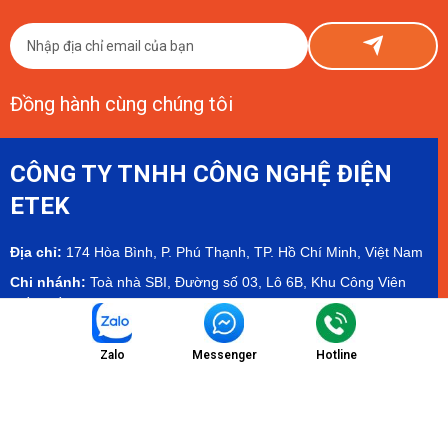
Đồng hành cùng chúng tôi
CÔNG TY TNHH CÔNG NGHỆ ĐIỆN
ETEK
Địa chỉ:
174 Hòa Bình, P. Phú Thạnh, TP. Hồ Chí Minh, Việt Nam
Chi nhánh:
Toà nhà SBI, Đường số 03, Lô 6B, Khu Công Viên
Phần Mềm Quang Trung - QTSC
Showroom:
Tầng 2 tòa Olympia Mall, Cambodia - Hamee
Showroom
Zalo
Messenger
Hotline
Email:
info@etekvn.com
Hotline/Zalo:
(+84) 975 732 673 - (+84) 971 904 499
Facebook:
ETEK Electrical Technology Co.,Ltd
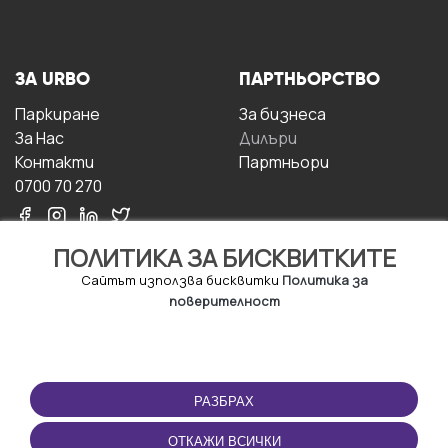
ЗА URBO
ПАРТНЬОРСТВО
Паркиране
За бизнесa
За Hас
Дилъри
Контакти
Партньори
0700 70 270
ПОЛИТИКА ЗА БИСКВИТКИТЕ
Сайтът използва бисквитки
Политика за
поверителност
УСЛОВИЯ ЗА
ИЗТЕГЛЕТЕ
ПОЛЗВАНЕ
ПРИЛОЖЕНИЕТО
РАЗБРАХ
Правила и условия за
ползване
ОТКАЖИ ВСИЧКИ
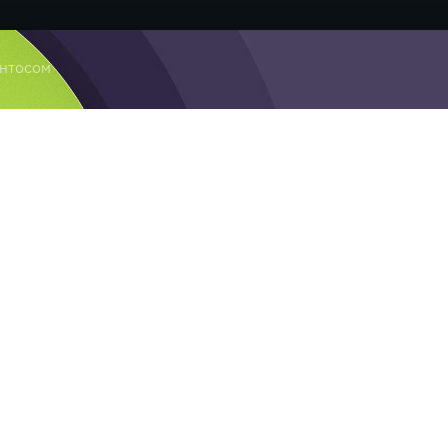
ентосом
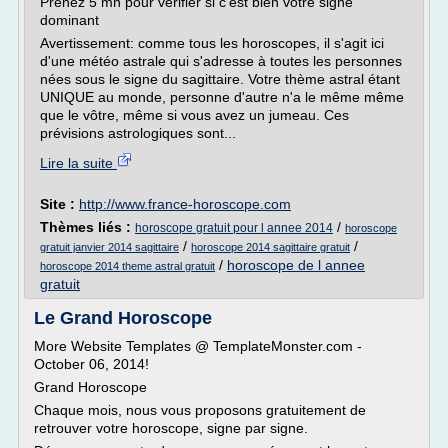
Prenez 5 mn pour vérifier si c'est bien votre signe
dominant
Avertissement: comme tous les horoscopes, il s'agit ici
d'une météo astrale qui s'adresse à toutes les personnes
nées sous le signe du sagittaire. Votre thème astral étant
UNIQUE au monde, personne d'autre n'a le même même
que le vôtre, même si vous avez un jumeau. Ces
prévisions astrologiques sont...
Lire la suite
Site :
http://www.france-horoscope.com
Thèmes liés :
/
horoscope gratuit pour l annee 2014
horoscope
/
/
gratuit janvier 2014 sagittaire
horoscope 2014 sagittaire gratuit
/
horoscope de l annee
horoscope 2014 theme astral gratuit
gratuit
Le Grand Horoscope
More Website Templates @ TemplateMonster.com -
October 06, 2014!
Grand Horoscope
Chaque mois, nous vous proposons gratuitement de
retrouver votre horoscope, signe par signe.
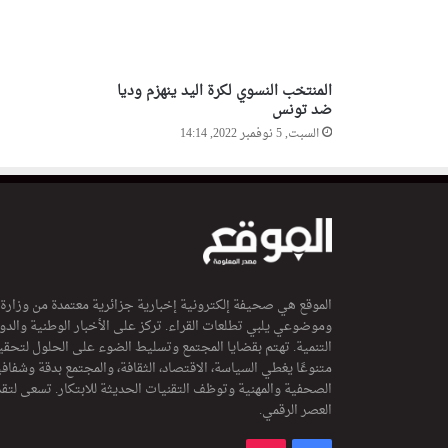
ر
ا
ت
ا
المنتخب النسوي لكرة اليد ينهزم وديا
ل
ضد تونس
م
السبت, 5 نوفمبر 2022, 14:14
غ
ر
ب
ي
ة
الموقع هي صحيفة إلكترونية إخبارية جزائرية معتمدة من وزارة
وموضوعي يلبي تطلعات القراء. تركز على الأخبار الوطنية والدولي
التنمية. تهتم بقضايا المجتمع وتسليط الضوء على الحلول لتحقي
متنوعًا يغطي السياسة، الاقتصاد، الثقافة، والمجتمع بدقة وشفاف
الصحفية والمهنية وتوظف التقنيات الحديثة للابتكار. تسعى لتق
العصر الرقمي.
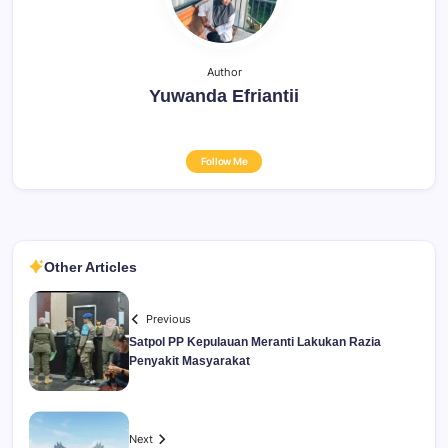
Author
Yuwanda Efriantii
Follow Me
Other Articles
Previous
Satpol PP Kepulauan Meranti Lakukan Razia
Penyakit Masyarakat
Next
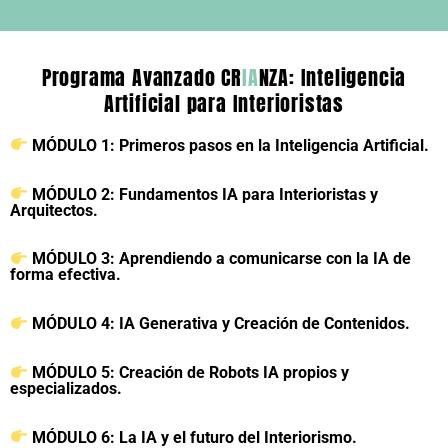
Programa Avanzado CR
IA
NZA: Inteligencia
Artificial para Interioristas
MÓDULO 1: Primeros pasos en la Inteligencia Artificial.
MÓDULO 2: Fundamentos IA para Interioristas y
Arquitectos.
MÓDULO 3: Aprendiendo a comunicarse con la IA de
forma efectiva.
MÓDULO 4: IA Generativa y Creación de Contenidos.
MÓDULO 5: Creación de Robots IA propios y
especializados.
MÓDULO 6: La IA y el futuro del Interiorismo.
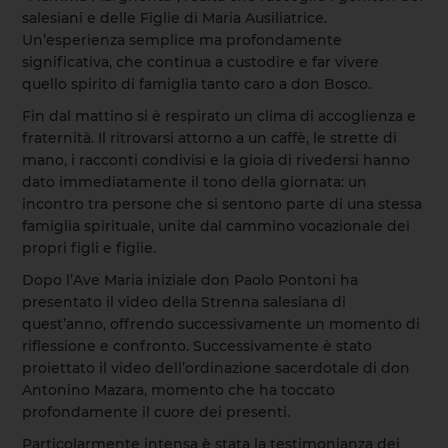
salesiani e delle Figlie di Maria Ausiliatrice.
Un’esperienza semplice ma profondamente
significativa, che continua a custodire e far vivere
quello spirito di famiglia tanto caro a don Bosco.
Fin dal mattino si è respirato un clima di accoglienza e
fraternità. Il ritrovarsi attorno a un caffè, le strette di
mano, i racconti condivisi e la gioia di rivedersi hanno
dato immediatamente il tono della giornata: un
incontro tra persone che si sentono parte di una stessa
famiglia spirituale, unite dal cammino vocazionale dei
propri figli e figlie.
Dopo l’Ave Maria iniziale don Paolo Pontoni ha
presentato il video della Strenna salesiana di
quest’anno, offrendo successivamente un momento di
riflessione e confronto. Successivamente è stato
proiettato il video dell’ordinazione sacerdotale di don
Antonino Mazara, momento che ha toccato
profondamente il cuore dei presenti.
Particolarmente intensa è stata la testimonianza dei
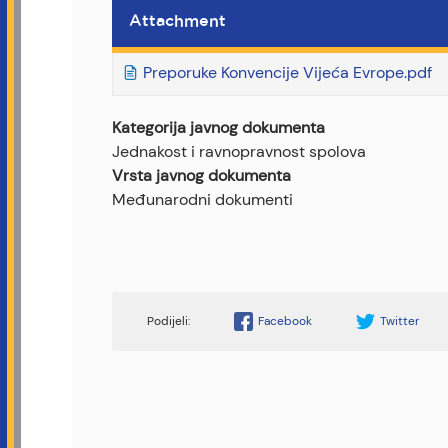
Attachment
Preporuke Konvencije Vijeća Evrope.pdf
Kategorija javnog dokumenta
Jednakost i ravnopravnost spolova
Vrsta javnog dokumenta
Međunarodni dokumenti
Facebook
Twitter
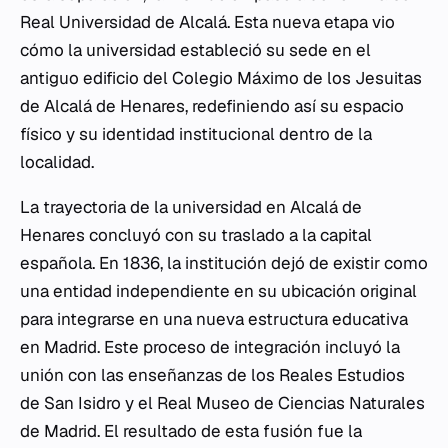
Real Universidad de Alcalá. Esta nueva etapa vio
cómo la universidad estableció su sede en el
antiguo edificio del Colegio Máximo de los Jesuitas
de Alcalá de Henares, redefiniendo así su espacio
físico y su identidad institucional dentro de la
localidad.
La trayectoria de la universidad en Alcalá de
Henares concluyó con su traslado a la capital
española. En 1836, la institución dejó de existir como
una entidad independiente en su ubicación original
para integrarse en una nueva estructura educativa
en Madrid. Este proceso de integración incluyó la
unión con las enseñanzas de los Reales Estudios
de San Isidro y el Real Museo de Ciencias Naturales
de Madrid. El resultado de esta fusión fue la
------
The problem:
Copy out every line from the data above that has "sagittaire" in it.

Answer to the exercise:
nées sous le signe du sagittaire. Votre thème astral étant
gratuit janvier 2014 sagittaire
horoscope 2014 sagittaire gratuit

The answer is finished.